De cuando vi a Blink y lloré

Hay quienes dicen haber ido a demasiados 'conciertos de su vida' para no ser gatos.

Melómana crónica. Aunque tampoco puedo presumir de haber puesto el pie en muchas pistas frente a un escenario. Sin embargo, sí que coloco en mi ranking, por lo que llevo vivido, un concierto por encima del resto. Y ni es el último ni de hecho técnicamente (para nada) el mejor. 

 De cuando Mark tenía más pelo, Travis menos tatuajes y a Tom no se le notaba tanto el alcohol en escena.

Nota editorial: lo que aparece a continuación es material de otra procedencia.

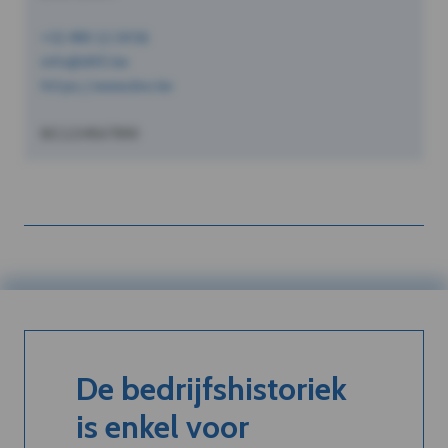
+32 490 12 34 56
info@dVO.be
https://www.dvo.be
BE1234567890
De bedrijfshistoriek
is enkel voor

Supongo que cuando una lleva toda su vida escuchando un grupo, sufre su separación, celebra su vuelta y se entera de que fechan cita en su país, es de obligado cumplimiento que no se lo piense ni dos veces. Lo que menos me importaba era el cómo, Blink 182 tocaba en Madrid y tardé cinco minutos en tener entrada.

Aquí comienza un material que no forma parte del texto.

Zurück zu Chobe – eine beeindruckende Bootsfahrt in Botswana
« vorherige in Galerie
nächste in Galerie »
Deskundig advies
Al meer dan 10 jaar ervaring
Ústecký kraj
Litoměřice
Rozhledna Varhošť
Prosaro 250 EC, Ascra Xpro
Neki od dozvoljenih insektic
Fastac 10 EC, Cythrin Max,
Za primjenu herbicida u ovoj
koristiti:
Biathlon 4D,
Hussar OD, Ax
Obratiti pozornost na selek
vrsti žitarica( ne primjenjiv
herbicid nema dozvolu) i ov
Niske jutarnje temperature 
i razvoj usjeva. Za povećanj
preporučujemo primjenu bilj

Viví los nervios previos como una quinceañera. Posiblemente peor. Lo que sentí cuando se descolgó el telón y sonaron los primeros acordes de Feeling This, lo mucho que canté, que salté, lo mucho que grité, las lagrimas que me caían.. (Ya) no eran mi grupo favorito, pero aquél 20 de julio de 2012 el setlist que sonó en mi cabeza fué el de todos los años que habían pasado con aquellas canciones como banda sonora. Recordé la primera vez que escuché I Miss You y como ahí, de alguna manera, empezó todo. Cantaba Always mientras me daba cuenta de si hoy en mis cascos suena lo que suena, les tengo mucho que agradecer a ellos. Porque hay grupos que te marcan, que te ayudan a encauzarte en lo musical, y que te descubren que, disfrutar de una canción, va mucho más allá de oirla.

Canté de alegría y lloré, lloré de emoción. Curioso como algo que te agota te da ciertamente la vida.